Here we are using an abliterated model, meaning that it is uncensored and free from the usual LLM constraints.

Now you can simply run ollama create mistral_small_abliterated -f Modelfile in a terminal in the very same folder and you are done.

Remember to test your setup by chatting a little with your model. You can do so by running ollama run yourmodelname.

Let there be Voice: setting up openedai/speech TTS engine

Although OpenAI and numerous other firms provide highly competitive TTS APIs at attractive prices, we are hesitant to depend on external services. As digital libertarians, we prefer to maintain control over our resources. Furthermore, who can say with certainty what these companies might do with your voice data?

Fortunately, the open source community lends us a hand once again. Enter the openedai-speech project, an open source initiative that utilizes accessible and free text-to-speech models to deliver an API fully compatible with OpenAI's specifications.

For detailed installation steps and insight into how the software operates, consult their repository listed above. To swiftly deploy using default ports (specifically port 8000), follow their Docker Compose guidelines to get your openedai-speech server up and running without delay.

IMPORTANT: If your system has limited VRAM or GPU resources, it is advisable to follow the instructions for running the CPU-based version of openedai-speech. You might experience a slight reduction in speed, but this will alleviate the burden on your GPU.

I have ears and I can hear: setting up fasterwhisper for STT

Once more, we find ourselves here. A while back, OpenAI developed an exceptional model known as Whisper, which excels in Speech-To-Text recognition with remarkably high quality. Its performance is so impressive that it can operate in real time.

Once again, the open source community comes to our rescue. The Whisper model has been successfully rebuilt and improved by numerous contributors, resulting in completely open source versions of both the model and its underlying engine.

Without delving into the background of models such as fasterwhisper and their ilk, let's cut to the chase: we need a set of APIs compatible with OpenAI that leverage our own machine processing capabilities. After all, if we can operate an LLM, surely we can run a STT model too, correct?

That's right! We will utilize faster-whisper-server as our backend to meet our Whisper requirements. The repository provides comprehensive guidelines on installing and operating the server. As is customary, opt for either CPU or GPU depending on your specific needs (though it’s worth noting that the GPU version performs significantly better without a substantial memory footprint).

On this occasion, it's recommended to utilize the Docker Compose image. This approach will spare you numerous frustrations. Nonetheless, you might encounter a scenario where the server declines to employ your GPU. The root cause of this issue lies in an incorrect configuration within their docker-compose.yml file, which we shall promptly rectify with ease.

Once you clone the repository, open the compose.yml file and find this section:

    deploy:
      resources:
        reservations:
          devices:
            - capabilities: ["gpu"]

Nuke it gently and replace it with:

deploy:
      resources:
        reservations:
          devices:
            - driver: nvidia
              #device_ids: ['0', '1'] # Select a gpu, or
              count: all
              capabilities: [gpu]

This will fix the misconfigurations and allow the Docker image to use your NVidia card.

Start the Docker compose image and you are good to go!

Do Your Own Research: searxng as a local, private search engine

Searching online is essential for any artificial intelligence system.
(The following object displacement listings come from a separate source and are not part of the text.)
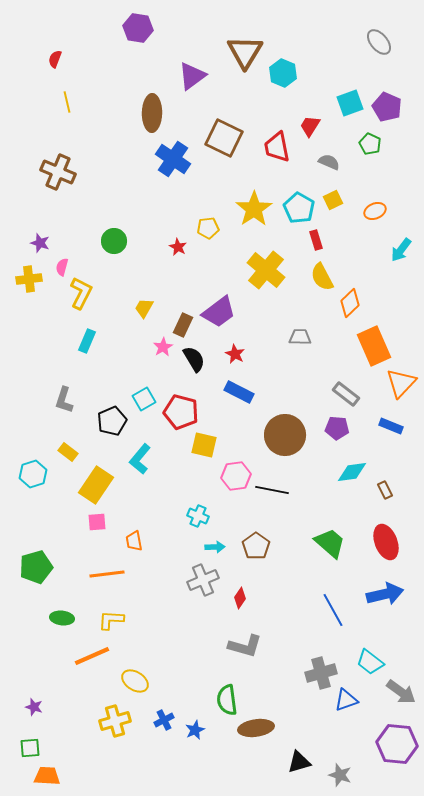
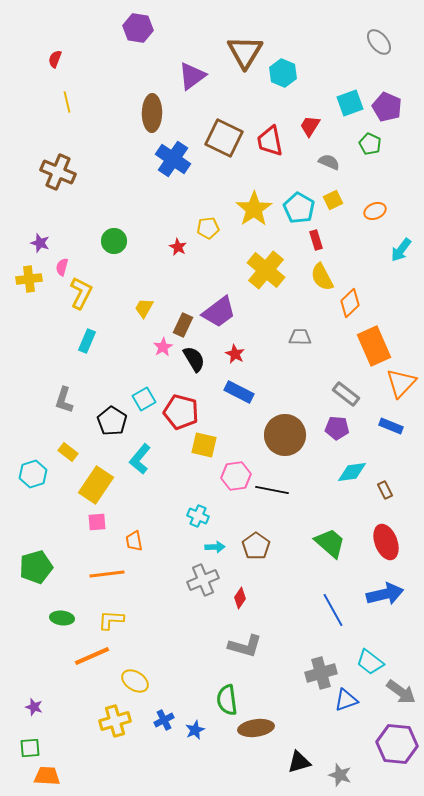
red trapezoid at (277, 147): moved 7 px left, 6 px up
black pentagon at (112, 421): rotated 16 degrees counterclockwise
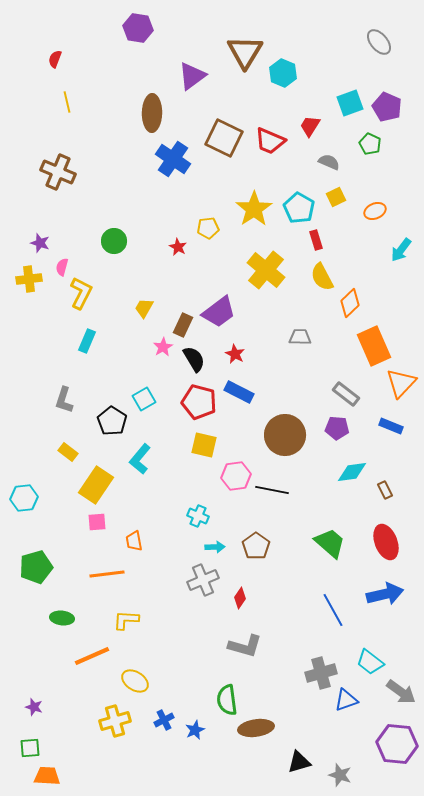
red trapezoid at (270, 141): rotated 56 degrees counterclockwise
yellow square at (333, 200): moved 3 px right, 3 px up
red pentagon at (181, 412): moved 18 px right, 10 px up
cyan hexagon at (33, 474): moved 9 px left, 24 px down; rotated 12 degrees clockwise
yellow L-shape at (111, 620): moved 15 px right
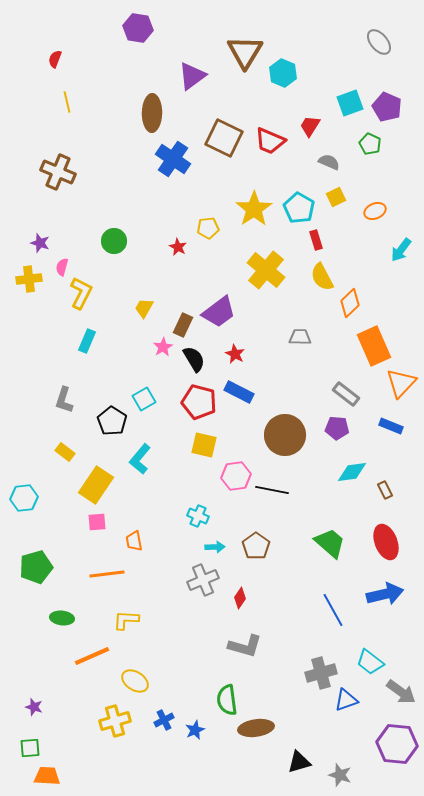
yellow rectangle at (68, 452): moved 3 px left
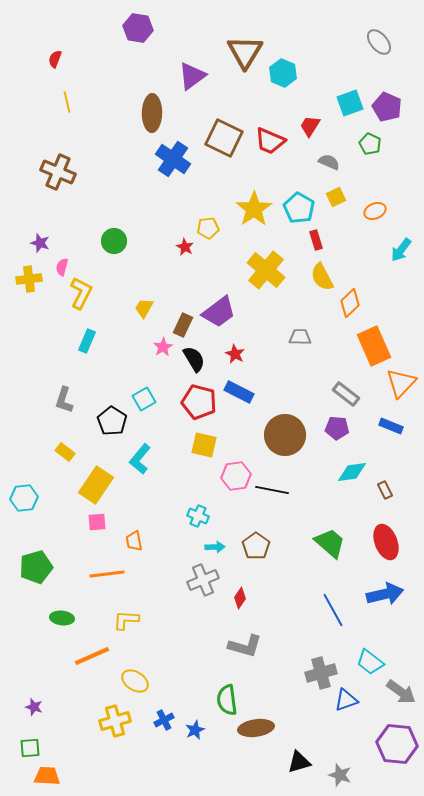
red star at (178, 247): moved 7 px right
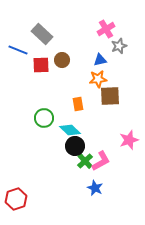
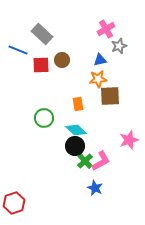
cyan diamond: moved 6 px right
red hexagon: moved 2 px left, 4 px down
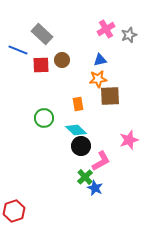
gray star: moved 10 px right, 11 px up
black circle: moved 6 px right
green cross: moved 16 px down
red hexagon: moved 8 px down
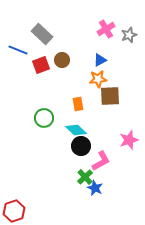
blue triangle: rotated 16 degrees counterclockwise
red square: rotated 18 degrees counterclockwise
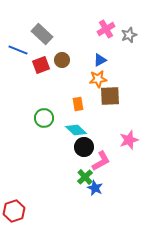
black circle: moved 3 px right, 1 px down
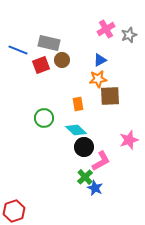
gray rectangle: moved 7 px right, 9 px down; rotated 30 degrees counterclockwise
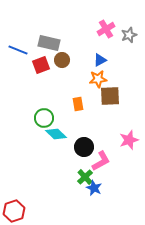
cyan diamond: moved 20 px left, 4 px down
blue star: moved 1 px left
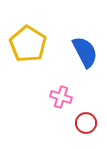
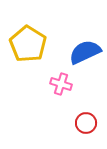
blue semicircle: rotated 88 degrees counterclockwise
pink cross: moved 13 px up
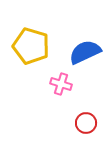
yellow pentagon: moved 3 px right, 2 px down; rotated 15 degrees counterclockwise
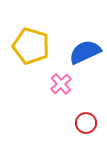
pink cross: rotated 30 degrees clockwise
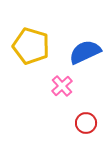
pink cross: moved 1 px right, 2 px down
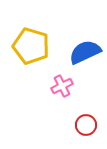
pink cross: rotated 15 degrees clockwise
red circle: moved 2 px down
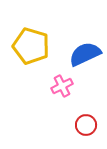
blue semicircle: moved 2 px down
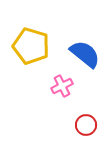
blue semicircle: rotated 64 degrees clockwise
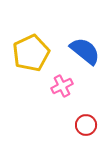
yellow pentagon: moved 7 px down; rotated 30 degrees clockwise
blue semicircle: moved 3 px up
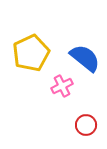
blue semicircle: moved 7 px down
Since LLMs are trained on a static dataset, their knowledge can quickly become obsolete. Consequently, AI systems adopt RAG techniques to gather and consume new data without requiring additional training or fine-tuning.

There is a multitude of hosted search services available, including privacy-focused options such as DuckDuckGo and Brave Search (which I strongly recommend for everyday use). However, we are selective and prefer that our search queries remain on our computer (to the greatest extent possible).

For our small-scale project, we will utilize searxng, an open-source metasearch engine that can be hosted on your own server for local use. This tool directs your search queries to customizable endpoints (such as Google, Bing, Brave, and DuckDuckGo) while maintaining your privacy. It then aggregates the results from these various sources into a single combined set of results.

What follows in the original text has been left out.